Frente a cada legión formaban una línea los velites o soldados ligeros armados sólo con escudo y jabalinas. Tras ellos la primera línea de 10 manípulos de hastati armados con el escudo pesado o scutum, yelmo de bronce, espada de hierro del tipo griego, jabalina pesada o pilum y protección corporal consistente en una greba de bronce para la pierna derecha y un peto cuadrado de bronce de poco más de un palomo cuadrado que protegía el pecho. Tras los hastati se alineaban los 10 manípulos de principes, armados de igual forma, aunque algunos de ellos se protegieran con una coraza de cota de malla (los que podían permitirse el lujo). Y tras ellos los 10 manípulos de triarii, las reservas de la legión que sólo entraban en combate si la situación era desesperada. Su misión consistía en cubrir la retirada y eran los combatientes de mayor edad. Casi todos ellos se protegían con cotas de malla y en lugar del pilum llevaban una lanza. Durante la batalla permanecían arrodillados, protegiéndose con sus escudos.

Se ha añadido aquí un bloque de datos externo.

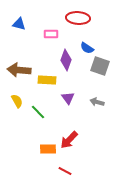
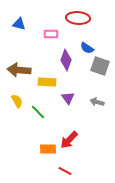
yellow rectangle: moved 2 px down
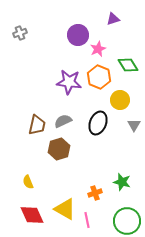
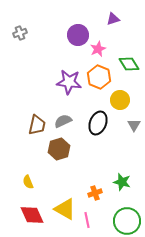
green diamond: moved 1 px right, 1 px up
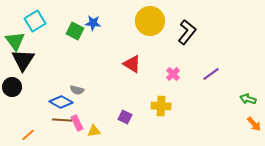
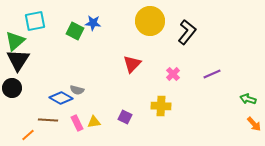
cyan square: rotated 20 degrees clockwise
green triangle: rotated 25 degrees clockwise
black triangle: moved 5 px left
red triangle: rotated 42 degrees clockwise
purple line: moved 1 px right; rotated 12 degrees clockwise
black circle: moved 1 px down
blue diamond: moved 4 px up
brown line: moved 14 px left
yellow triangle: moved 9 px up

Estos son los ejércitos que se enfrentaron en las guerras Púnicas. Sin embargo, Cartago tenía un punto débil, un verdadero talón de Aquiles, ya que la mayoría de sus tropas estaban compuestas por contingentes mercenarios contratados a lo largo y ancho del mundo. Parece que en Cartago no existía una auténtica conciencia de Defensa Nacional, y la mayoría de los ciudadanos creía que ese era un asunto del que únicamente debían ocuparse los soldados contratados para ello. Al enfrentarse a una Roma cuyos ciudadanos eran todos sin excepción soldados desde que cumplían los 16 años, esto se reveló como un problema enorme. Estos soldados profesionales púnicos integraban la falange macedónica armada con la sarissa o lanza de 6 metros de longitud. Los falangistas formaban un bloque compacto con las cinco primeras filas de lanzas asomando al frente mientras las demás filas las mantenían en alto para parar los proyectiles lanzados.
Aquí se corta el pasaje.